Run Motherfucker Run – Marnix de Nijs (NL)
“Run Motherfucker Run is a trip through nocturnal Rotterdam in installation form. The visitor’s running rhythm determines the speed of the threadmill, and this drives up the speed of the pictures. After every film fragment, one can choose between two more short films by turning left or right. In Run Motherfucker Run one is seized by an oppresive feeling. Running through the deserted nocturnal panoramas, one has the feeling one is being chased.
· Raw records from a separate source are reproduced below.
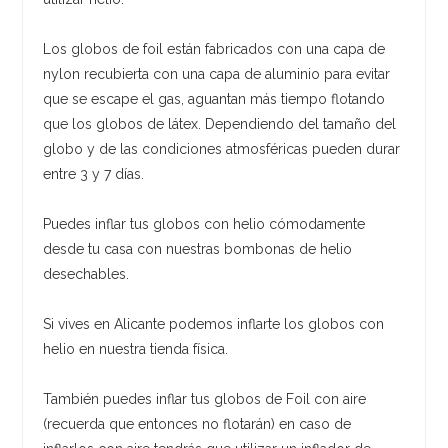
Los globos de foil están fabricados con una capa de
nylon recubierta con una capa de aluminio para evitar
que se escape el gas, aguantan más tiempo flotando
que los globos de látex. Dependiendo del tamaño del
globo y de las condiciones atmosféricas pueden durar
entre 3 y 7 días.
Puedes inflar tus globos con helio cómodamente
desde tu casa con nuestras bombonas de helio
desechables.
Si vives en Alicante podemos inflarte los globos con
helio en nuestra tienda física.
También puedes inflar tus globos de Foil con aire
(recuerda que entonces no flotarán) en caso de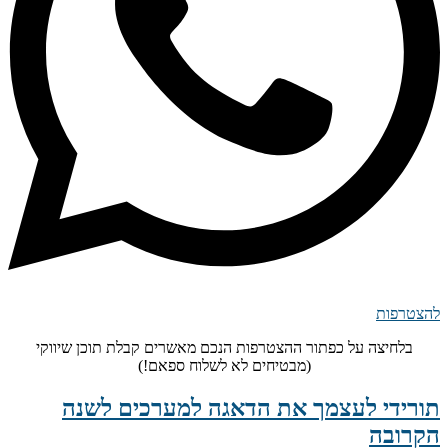
להצטרפות
בלחיצה על כפתור ההצטרפות הנכם מאשרים קבלת תוכן שיווקי
(מבטיחים לא לשלוח ספאם!)
תורידי לעצמך את הדאגה למערכים לשנה
הקרובה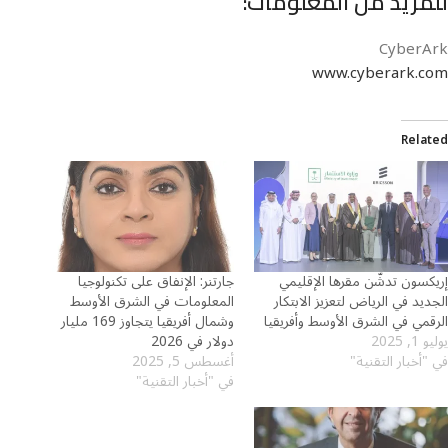
للمزيد من المعلومات:
CyberArk
www.cyberark.com
Related
إريكسون تدشّن مقرها الإقليمي
جارتنر: الإنفاق على تكنولوجيا
الجديد في الرياض لتعزيز الابتكار
المعلومات في الشرق الأوسط
الرقمي في الشرق الأوسط وأفريقيا
وشمال أفريقيا يتجاوز 169 مليار
يوليو 1, 2025
دولار في 2026
في "أخبار التقنية"
أغسطس 5, 2025
في "أخبار التقنية"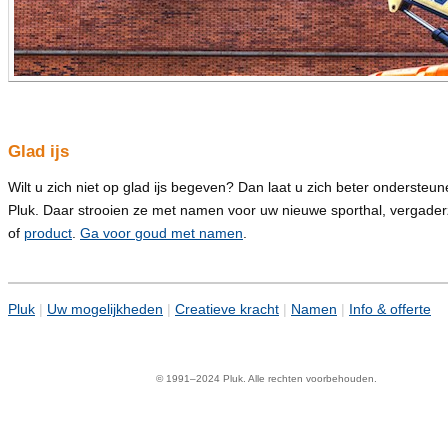
Glad ijs
Wilt u zich niet op glad ijs begeven? Dan laat u zich beter ondersteu
Pluk. Daar strooien ze met namen voor uw nieuwe sporthal, vergader
of
product
.
Ga voor goud met namen
.
Pluk
|
Uw mogelijkheden
|
Creatieve kracht
|
Namen
|
Info & offerte
© 1991–2024 Pluk. Alle rechten voorbehouden.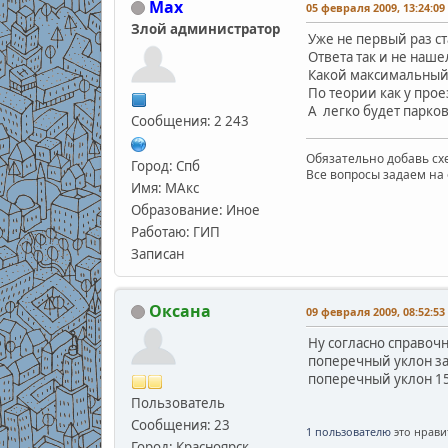
Max
05 февраля 2009, 13:24:09
Злой администратор
Уже не первый раз с
Ответа так и не наше
Какой максимальный 
По теории как у прое
А легко будет парков
Сообщения: 2 243
Обязательно добавь схе
Город: Спб
Все вопросы задаем на 
Имя: МАкс
Образование: Иное
Работаю: ГИП
Записан
Оксана
09 февраля 2009, 08:52:53
Ну согласно справоч
поперечный уклон за
поперечный уклон 15
Пользователь
Сообщения: 23
1 пользователю
это нрави
Город: Красноярск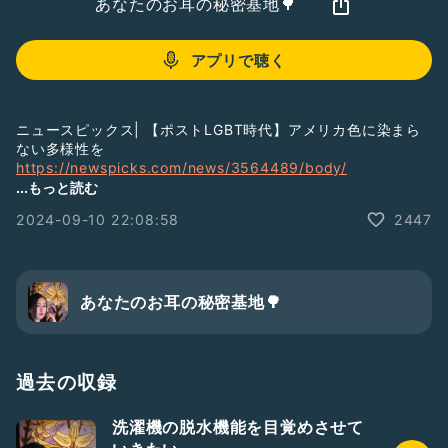
あなたのお耳の秘密基地🌳
アプリで聴く
ニュースピックス| 【ポストLGBT時代】アメリカ色に染まら
ない多様性を
https://newspicks.com/news/3564489/body/
...もっと読む
#社会
2024-09-10 22:08:58
2447
あなたのお耳の秘密基地🌳
過去の収録
洗濯機の脱水機能を目覚めさせて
While one thinks one has a certain control over one’s running speed and the selection of the images, one ultimately realizes that one is being controlled by the machine.”
Hello Kris,
first, thank you for these reports on the symposium “Feelings are always local”.
It is not very clear to me what we do gain if we use the “Open/closed system” paradigm to describe the relationship between object/user/public/creator/art/museum. What do we understand better, then? How does it change our understanding of an art object, of interactivity? In which sense is it different from the Duchamp’s approach(C’est le regardeur qui fait le tableau)?
see you
n
Hi Nicolas,
Thanks for the remarks. In the first place I wanted to give an overview of the different speakers to make clear how the open vs closed question was tackled by presenting different case studies. But you are right, it is not
very clear to see the surplus of thinking in terms of the open vs. closed dichotomy when thinking about for instance Interactive Art.
In the panel discussion after the presentations often was referred to the ‘ethical’ implications of opening up or closing down a system which was an interessting discussion but in the end it seemed difficult to come to some sort of generalization because this question is different for every sort of ‘system’. I think that one of the remarks of Manuel de Landa in his introduction actually made clear how difficult it is to talk in terms of open vs closed systems because we are talking about complex levels of interactions. However the case studies made this very clear, no kind of theory came out of it.
As for the specific case of Interactive Art it is even more complex. The post-structuralist claim that the ‘meaning’ of a work of art is ‘constructed’ while the spectator is looking at (experiencing) it off course is very much present in these debates. But how is this notion different in Interactive Art than in non-Interactive Art? This is a very difficult question and I think Arjen Mulder tries to make a distinction by referring to Figurative Art as a closed system and Interactive Art as an open system, and takes this as a starting point to think about the emerging properties that might come to live in the ‘interaction’.
This same discussion comes back in the interview I did with Willem Elias (a Culture Philosopher) who didn’t agree with the fact that Figurative Art would be a closed system. I hope to present you this interview really soon (I just need to find the time to type it out ;-), so we can come back to this topic.